## Last time we covered
* ### Numpy indexing and vectorizing code
* ### Matplotlib: figure and axis objects, scatter plots
* ### Data input and output - with built in python functions, and with numpy

## Today we will cover:
* ### HW1 ORF problem review
* ### Writing functions in python
* ### Getting started with pandas

## HW1 ORF problem review

In [None]:
import numpy as np

### First generate the random sequence. The np.random.choice function is useful here:

In [None]:
N = 500; # define sequence length
bases = np.array(['A','T','G','C'])
rand_seq = np.random.choice(bases,N) #this makes a numpy array with 500 random bases
print(''.join(rand_seq)) #print it nicely. 

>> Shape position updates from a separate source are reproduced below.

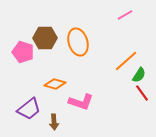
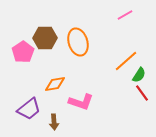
pink pentagon: rotated 20 degrees clockwise
orange diamond: rotated 25 degrees counterclockwise
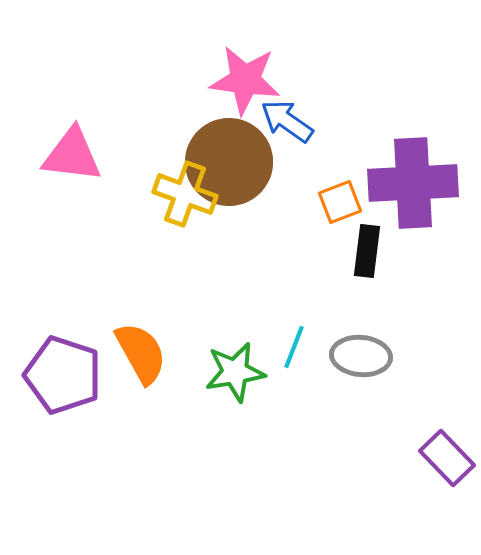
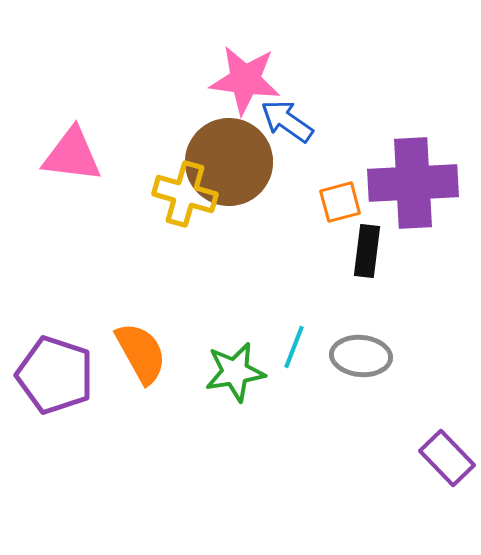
yellow cross: rotated 4 degrees counterclockwise
orange square: rotated 6 degrees clockwise
purple pentagon: moved 8 px left
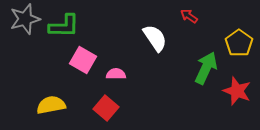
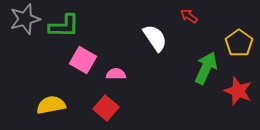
red star: moved 1 px right
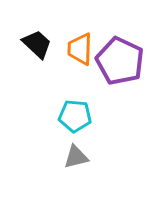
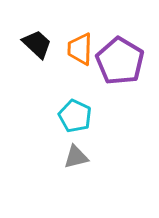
purple pentagon: rotated 6 degrees clockwise
cyan pentagon: rotated 20 degrees clockwise
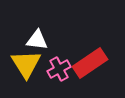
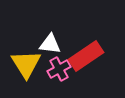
white triangle: moved 13 px right, 4 px down
red rectangle: moved 4 px left, 7 px up
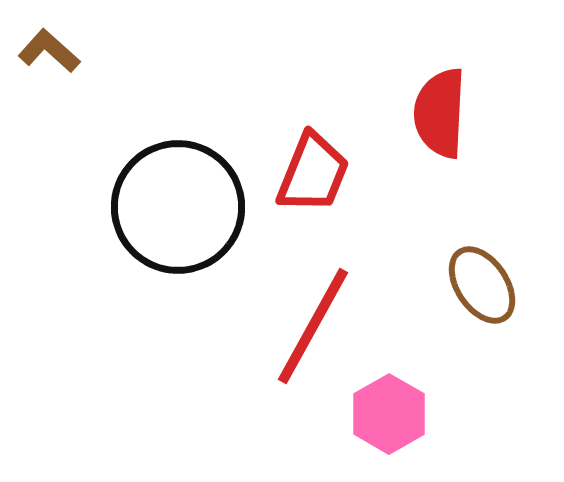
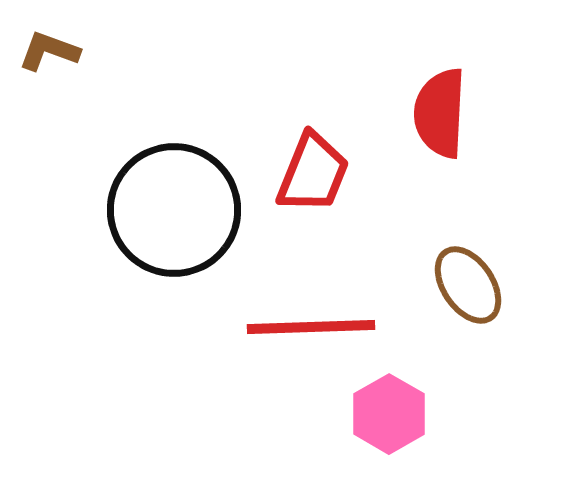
brown L-shape: rotated 22 degrees counterclockwise
black circle: moved 4 px left, 3 px down
brown ellipse: moved 14 px left
red line: moved 2 px left, 1 px down; rotated 59 degrees clockwise
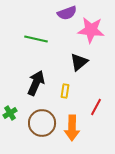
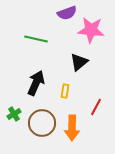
green cross: moved 4 px right, 1 px down
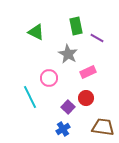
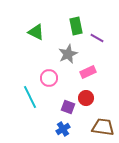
gray star: rotated 18 degrees clockwise
purple square: rotated 24 degrees counterclockwise
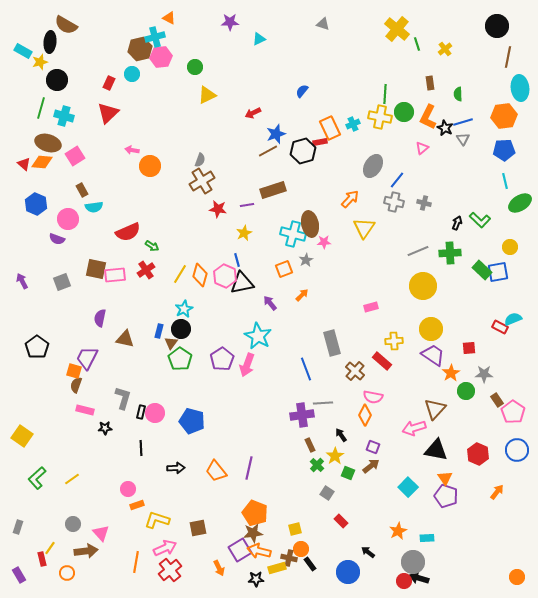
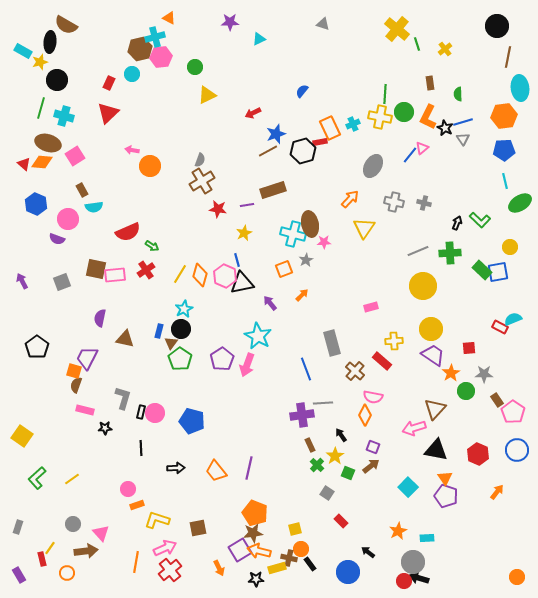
blue line at (397, 180): moved 13 px right, 25 px up
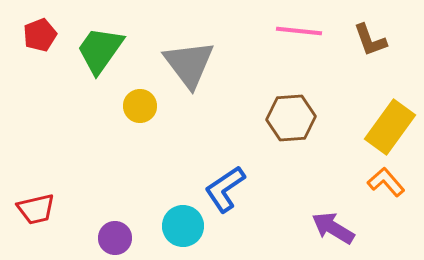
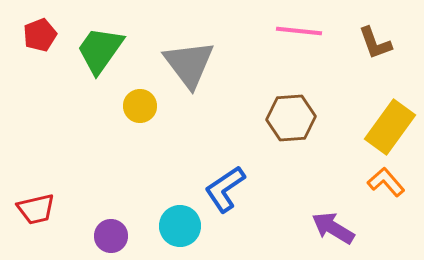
brown L-shape: moved 5 px right, 3 px down
cyan circle: moved 3 px left
purple circle: moved 4 px left, 2 px up
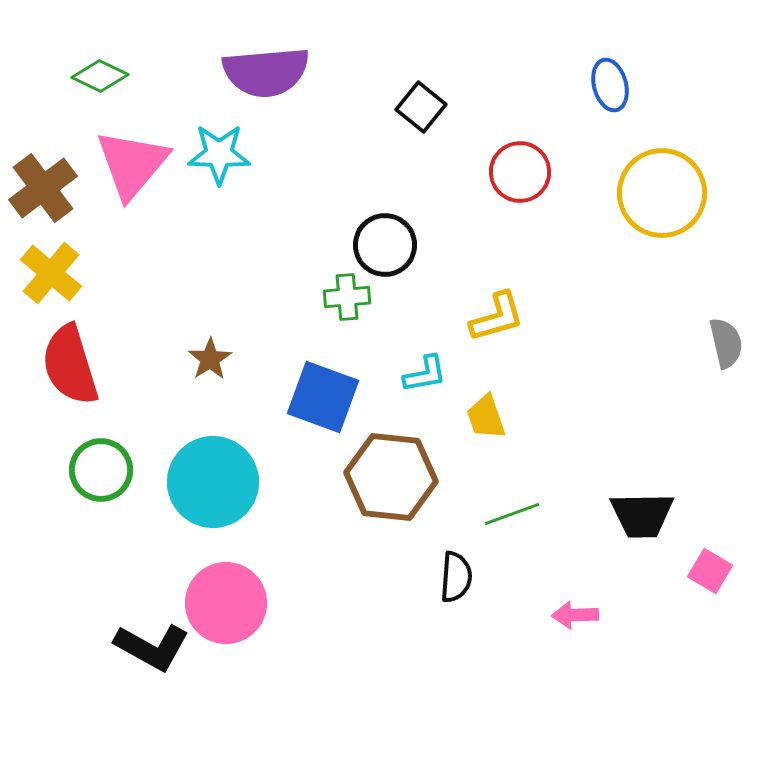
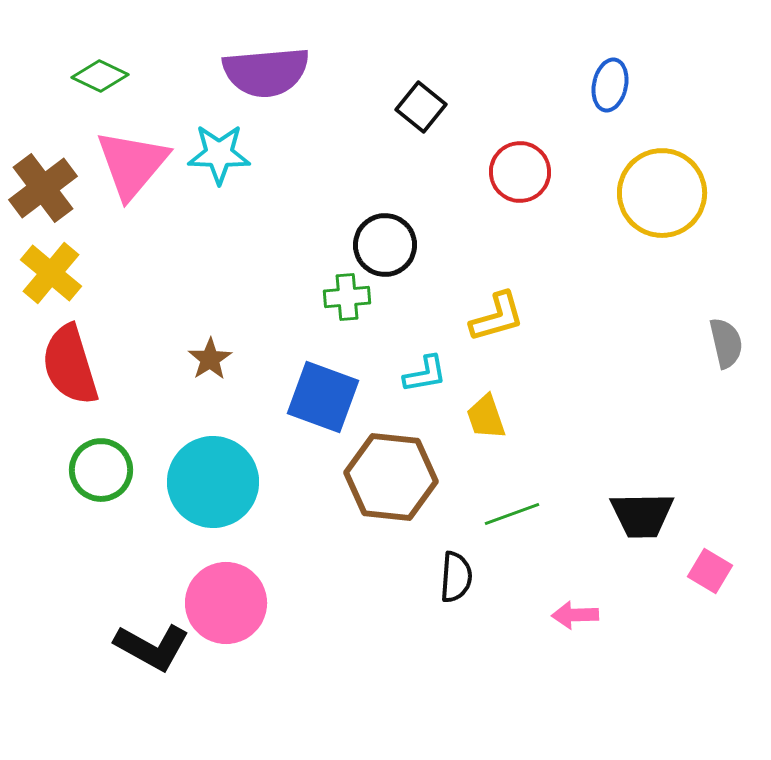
blue ellipse: rotated 27 degrees clockwise
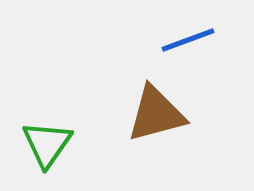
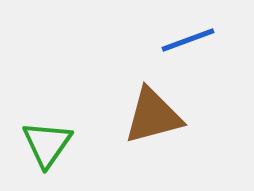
brown triangle: moved 3 px left, 2 px down
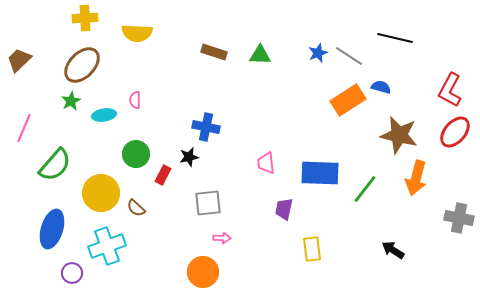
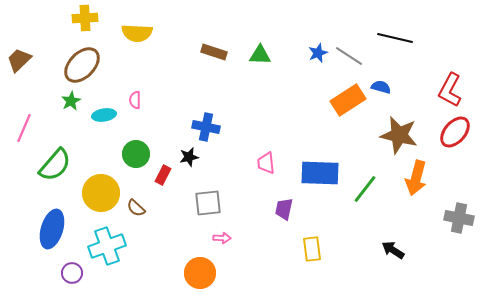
orange circle: moved 3 px left, 1 px down
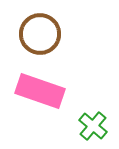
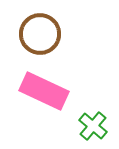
pink rectangle: moved 4 px right; rotated 6 degrees clockwise
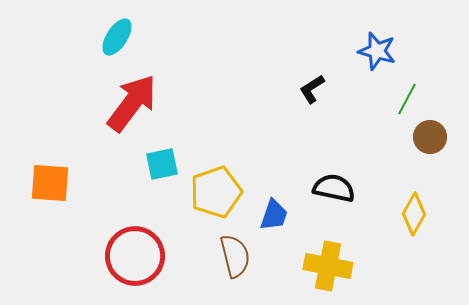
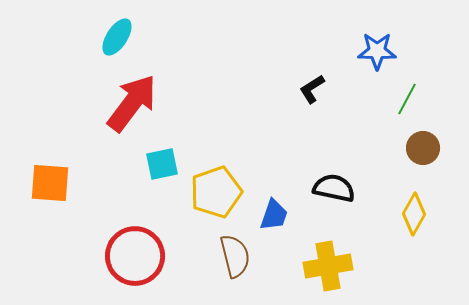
blue star: rotated 15 degrees counterclockwise
brown circle: moved 7 px left, 11 px down
yellow cross: rotated 21 degrees counterclockwise
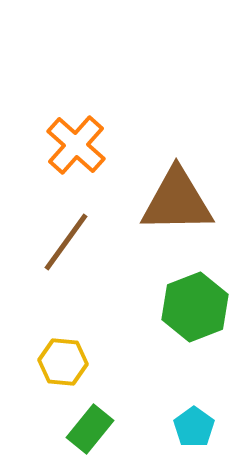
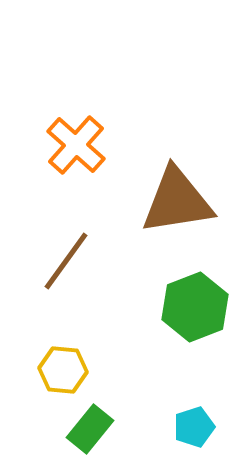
brown triangle: rotated 8 degrees counterclockwise
brown line: moved 19 px down
yellow hexagon: moved 8 px down
cyan pentagon: rotated 18 degrees clockwise
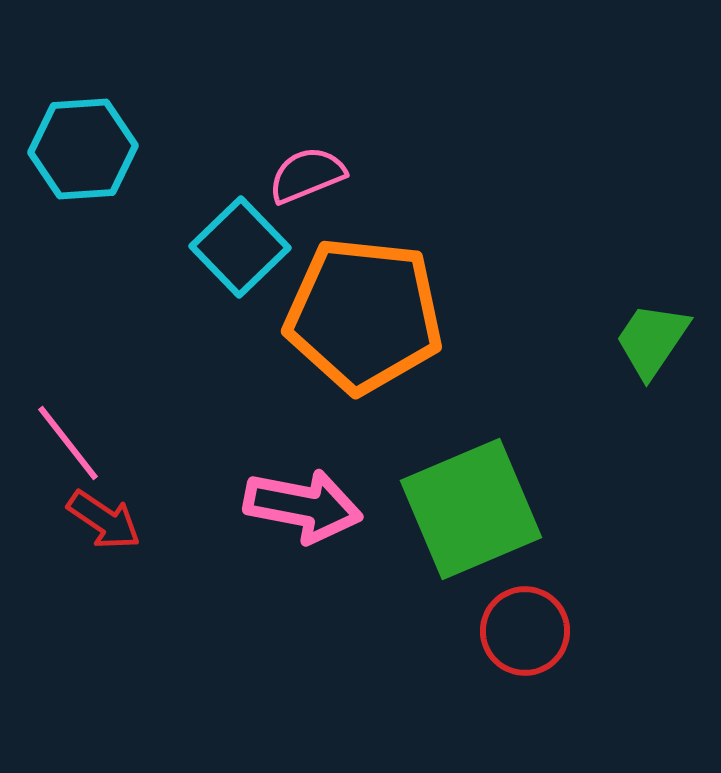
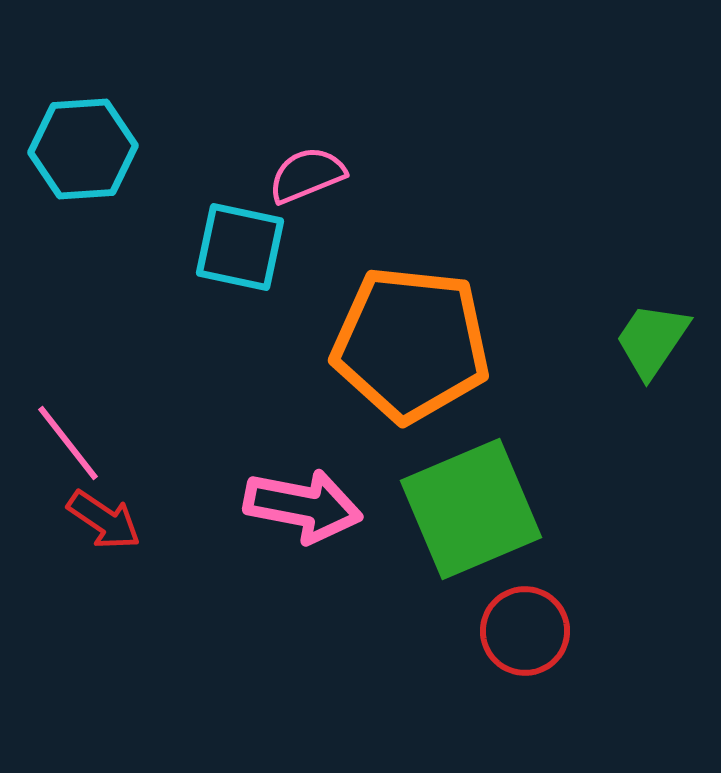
cyan square: rotated 34 degrees counterclockwise
orange pentagon: moved 47 px right, 29 px down
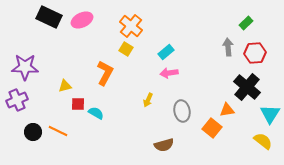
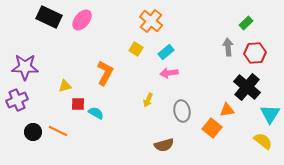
pink ellipse: rotated 25 degrees counterclockwise
orange cross: moved 20 px right, 5 px up
yellow square: moved 10 px right
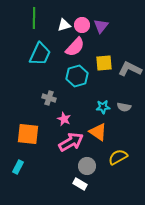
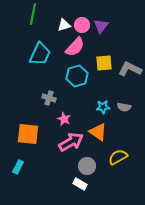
green line: moved 1 px left, 4 px up; rotated 10 degrees clockwise
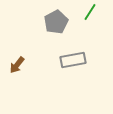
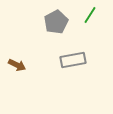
green line: moved 3 px down
brown arrow: rotated 102 degrees counterclockwise
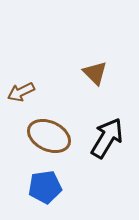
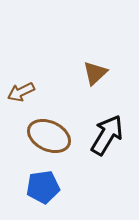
brown triangle: rotated 32 degrees clockwise
black arrow: moved 3 px up
blue pentagon: moved 2 px left
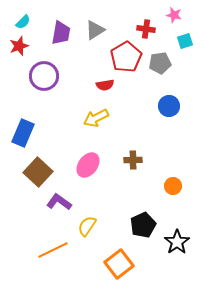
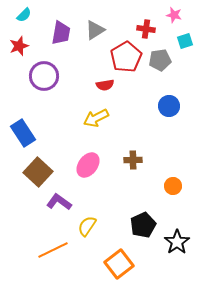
cyan semicircle: moved 1 px right, 7 px up
gray pentagon: moved 3 px up
blue rectangle: rotated 56 degrees counterclockwise
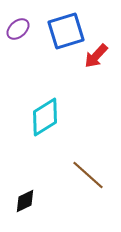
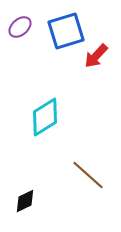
purple ellipse: moved 2 px right, 2 px up
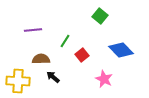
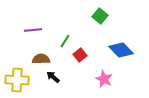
red square: moved 2 px left
yellow cross: moved 1 px left, 1 px up
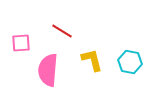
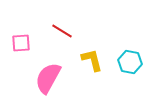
pink semicircle: moved 8 px down; rotated 24 degrees clockwise
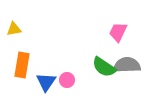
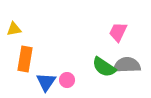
orange rectangle: moved 3 px right, 6 px up
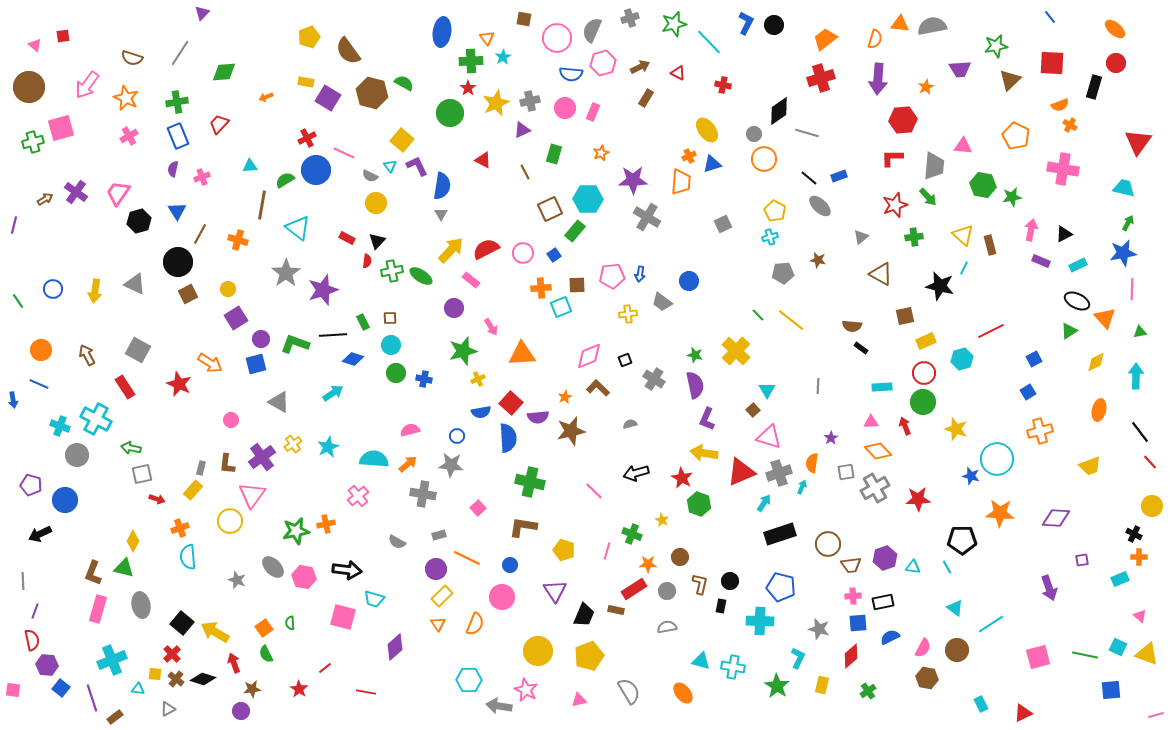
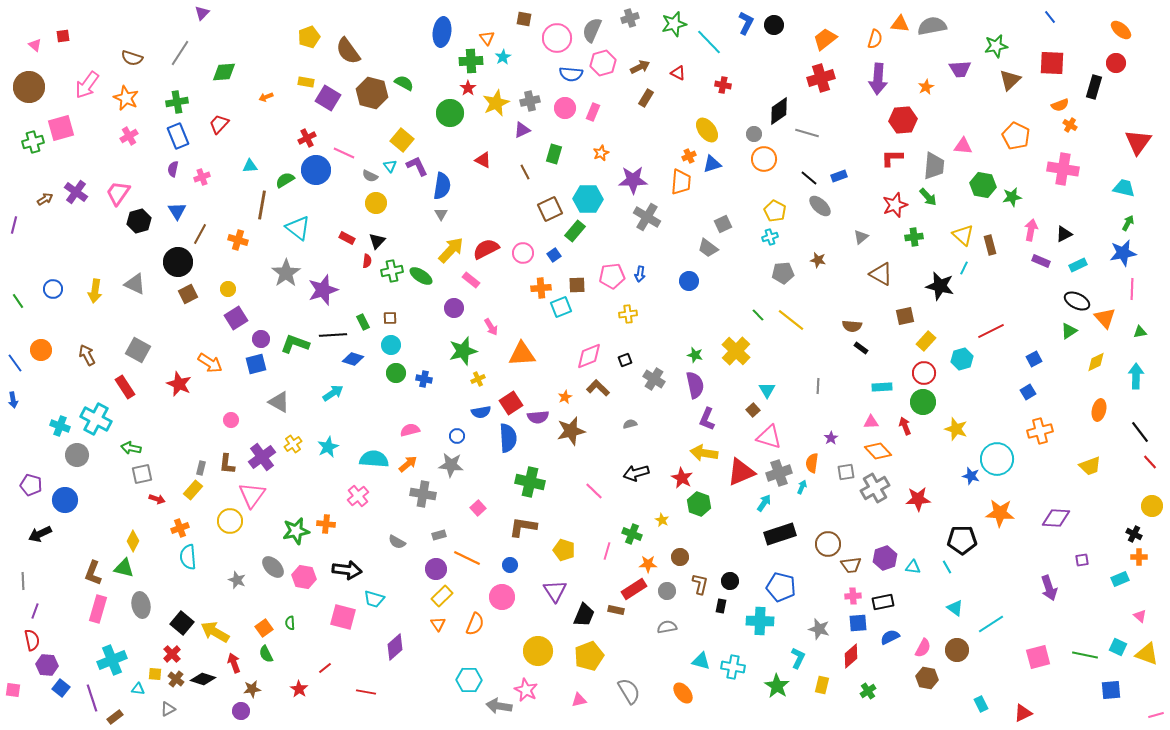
orange ellipse at (1115, 29): moved 6 px right, 1 px down
gray trapezoid at (662, 302): moved 46 px right, 54 px up
yellow rectangle at (926, 341): rotated 24 degrees counterclockwise
blue line at (39, 384): moved 24 px left, 21 px up; rotated 30 degrees clockwise
red square at (511, 403): rotated 15 degrees clockwise
orange cross at (326, 524): rotated 18 degrees clockwise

### Lets first make a numpy array with all the codons. Here we will do this in a straightforward way with loops. 

In [None]:
allCodons = [] #empty list to store the codons

#step through the sequence storing one codon at a time as a string. 
for ii in range(len(rand_seq)-2):
    allCodons.append(''.join(rand_seq[ii:(ii+3)]))
    
allCodons = np.array(allCodons) #convert to numpy array

### Here is a vectorized way to make the same thing

In [None]:
#first make the codon list using np.char.add (elementwise string concatenation) 
# and slicing the rand_seq variable. 
allCodons = np.char.add(np.char.add(rand_seq[:-2],rand_seq[1:-1]),rand_seq[2:]) #this does element wise concatenation

### Now lets find the stop and start codons:

In [None]:
starts = []
stops = []
for n, cod in enumerate(allCodons):
    if cod == 'ATG':
        starts.append(n)
    elif cod == 'TAA' or cod == 'TGA' or cod == 'TAG':
        stops.append(n)
starts = np.array(starts)
stops = np.array(stops)

### Or vectorized code using numpy indexing:

In [None]:
#get the stops and starts
starts = np.nonzero(allCodons == 'ATG')[0]
stops = np.nonzero(np.in1d(allCodons,['TAA','TGA','TAG']))[0]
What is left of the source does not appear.